AES-GCM is widely deployed due to being one of the more prominent AEAD cipher modes and being implemented in both hardware and NIST's FIPS program. However, as noted in NIST SP-800 38D, it has a flaw: any reuse with the same key and nonce leaks the authentication key allowing message forgery (and potentially lead to plaintext recovery). Thus, NIST suggests no more than 2^32 encryptions with a given key:

The total number of invocations of the authenticated encryption function shall not exceed 2^32, including all IV lengths and all instances of the authenticated encryption function with the given key.

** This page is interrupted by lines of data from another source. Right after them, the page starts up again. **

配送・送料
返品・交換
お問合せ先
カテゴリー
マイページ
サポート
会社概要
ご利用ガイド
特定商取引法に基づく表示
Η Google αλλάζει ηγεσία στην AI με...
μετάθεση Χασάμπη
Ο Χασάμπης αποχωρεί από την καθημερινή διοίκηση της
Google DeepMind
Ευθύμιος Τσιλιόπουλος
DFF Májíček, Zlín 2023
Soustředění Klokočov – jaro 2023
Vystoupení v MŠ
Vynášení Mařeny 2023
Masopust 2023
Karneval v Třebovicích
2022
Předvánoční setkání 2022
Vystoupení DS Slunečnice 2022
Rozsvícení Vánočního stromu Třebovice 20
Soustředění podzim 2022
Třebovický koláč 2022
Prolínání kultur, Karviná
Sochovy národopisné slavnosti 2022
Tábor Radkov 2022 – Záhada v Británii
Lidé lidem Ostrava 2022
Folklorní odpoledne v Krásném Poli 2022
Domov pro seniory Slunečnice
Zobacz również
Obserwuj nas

Using AES-GCM-SIV is not sufficient to prevent this problem within OpenBao (though does prevent against accidental nonce reuse), due to the potentially large number of encryptions performed with a single key. Additionally, AES-GCM-SIV is not a FIPS approved algorithm despite requests to standardize it. To avoid this, OpenBao includes automatic counter-based and temporal key rotation of the barrier encryption key.

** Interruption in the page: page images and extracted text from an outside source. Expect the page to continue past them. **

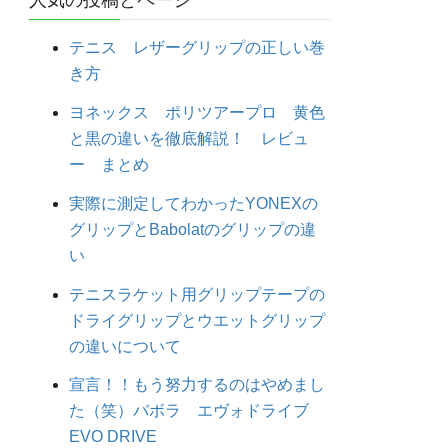
人気の投稿とページ
テニス レザーグリップの正しい巻
き方
ヨネックス ポリツアープロ 黄色
と黒の違いを徹底解説！ レビュ
ー まとめ
実際に測定してわかったYONEXの
グリップとBabolatのグリップの違
い
テニスラケット用グリップテープの
ドライグリップとウエットグリップ
の違いについて
宣言！！もう努力するのはやめまし
た（笑）バボラ エヴォドライブ
EVO DRIVE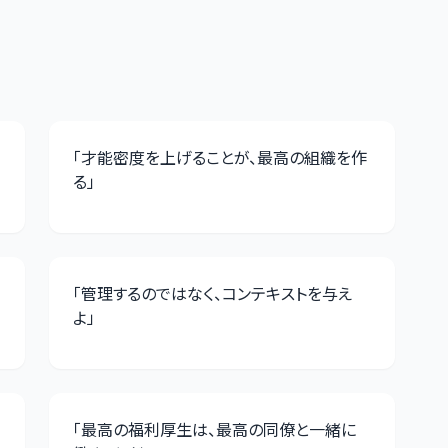
「
才能密度を上げることが、最高の組織を作
る
」
「
管理するのではなく、コンテキストを与え
よ
」
「
最高の福利厚生は、最高の同僚と一緒に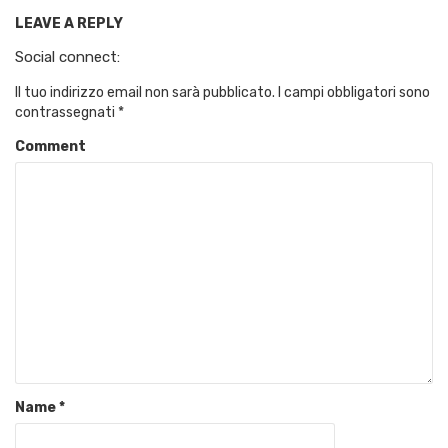
LEAVE A REPLY
Social connect:
Il tuo indirizzo email non sarà pubblicato.
I campi obbligatori sono
contrassegnati
*
Comment
Name
*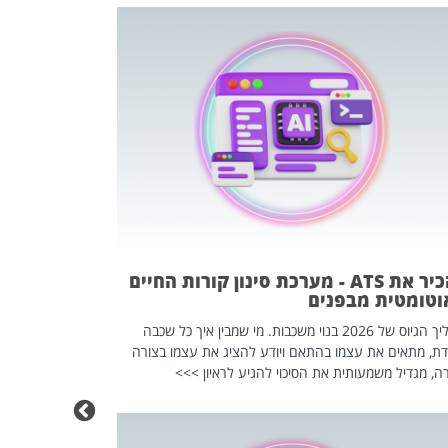
פוטרתם? כ
מה שנראה מצד א
וזו אולי הנקוד
מחוץ לארגון: פיטורים ב־2026 הם ל
להכיר את ATS - מערכת סינון קורות החיים
וטומטית מבפנים
תהליך הגיוס של 2026 בנוי משכבות. מי שמבין איך כל שכבה
דת, מתאים את עצמו בהתאם ויודע להציג את עצמו בצורה
ה, מגדיל משמעותית את הסיכוי להגיע לראיון >>>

No FIPS-approved AEAD algorithm avoids this nonce-reuse attack.

However, the XChaCha20-Poly1305 construct avoids this problem by using a 24-byte nonce, extending the 12-byte nonce of ChaCha20-Poly1305. The latter has seen widespread adoption and many libraries (including Go's) seem to have both ChaCha20-Poly1305 and XChaCha20-Poly1305 implementations. While slightly slower than AES-GCM when processor intrinsics support the latter, much effort has gone into optimizing ChaCha20-Poly1305 for TLS. This avoids the need to rely on temporal or counter-based key rotation mechanisms.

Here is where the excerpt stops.